'Walk Your City' wants more pedestrian-friendly signs in Ottawa
Local woman gets grant to bring grassroots American campaign to Ottawa's streets and paths
An international grassroots campaign hoping to get more signs that provide directions to walkers, cyclists and other non-drivers has made its way to Ottawa.
The "Walk Your City" initiative started in North Carolina in 2011, hoping to create more walkable communities by giving directions to local restaurants, unique businesses and other cultural attractions.
It has seen signs posted in at least 30 countries, according to its website.
Instead of giving a distance in miles or kilometres, the signs give an approximate time it would take to walk or bike there.
Ottawa blogger Lana Stewart said she first heard about the project about two years ago, when it was in its crowd-funding phase.
"It's actually the only (Kickstarter) I've ever contributed to … I've always been really supportive of walking and biking initiatives in the city," she said.
Last year she applied for and got a $1,000 micro-grant from Awesome Ottawa, a group of people who pool money together to fund one project per month they think will "(forward) the interest of awesomeness," according to their website.
After buying and shipping the signs from Walk Your City and waiting until the spring, Stewart set out April 20 to put about 20 blue and white signs up around Ottawa's Centretown and Hintonburg neighbourhoods, leading to her own favourite spots plus suggestions from people online.
Wants to show destinations aren't as far as you think
Stewart said the campaign helps tourists and locals alike.
"You deserve to be able to get off a bus and know where you are and how you can get places, you deserve to be able to bike easily or walk easily and not need to use your phone to get directions and find out where you are," she said.
"It's hard to know where you are when you're on the pathway, it's hard to know what's nearby, you may go by these amazing neighbourhoods and never really know it."
When it comes to improving the city's appeal to tourists, there is much support.
"Definitely the passion that's there and the desire to share how walkable and (bikable) our city is, is a great initiative," said Jantine Van Kregten, director of communications for Ottawa Tourism.
Avi Caplan is one of Awesome Ottawa's trustees and said it challenges the vehicle-centric way some people see Ottawa.
"We like ideas that cause people to see the city in new ways," he said.
"It's also a great example of someone getting out there and doing something; they had an idea, a little bit of money would make a difference."
Tried to follow bylaws
Ottawa's sign bylaws allow signs on private property giving a message that is "political, civic, charitable, philanthropic, educational, artistic, cultural or religious in nature" without a permit.
They do have to follow certain conditions, such as staying up for a maximum of 10 days, not blocking driver and pedestrian views of traffic signs and intersections and staying a certain distance away from driveways, intersections and other traffic features.

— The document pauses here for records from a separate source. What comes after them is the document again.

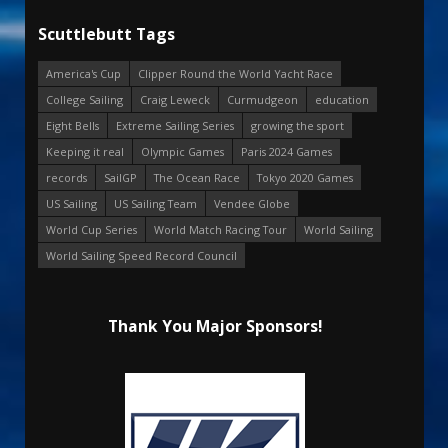
Scuttlebutt Tags
America's Cup
Clipper Round the World Yacht Race
College Sailing
Craig Leweck
Curmudgeon
education
Eight Bells
Extreme Sailing Series
growing the sport
Keeping it real
Olympic Games
Paris 2024 Games
records
SailGP
The Ocean Race
Tokyo 2020 Games
US Sailing
US Sailing Team
Vendee Globe
World Cup Series
World Match Racing Tour
World Sailing
World Sailing Speed Record Council
Thank You Major Sponsors!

The bylaw also states temporary signs aren't allowed on trees, sign posts, lamp posts or parked vehicles on private property.
Stewart said she tried to follow the bylaw by not putting signs on private property or in a place where they would distract drivers, and mostly put them near Ottawa's bike path system.
"I thought it would be fairly safe and there aren't too many for them to seem (like clutter) … just enough to be useful," she said.
She said she has some money left over from the grant for more signs, whether to replace ones that are taken down or put them up in new areas.
She said people in Sandy Hill, Lowertown and the Fisher Heights neighbourhoods have expressed interest in getting signs up in their areas and she personally would like to see signs available in French.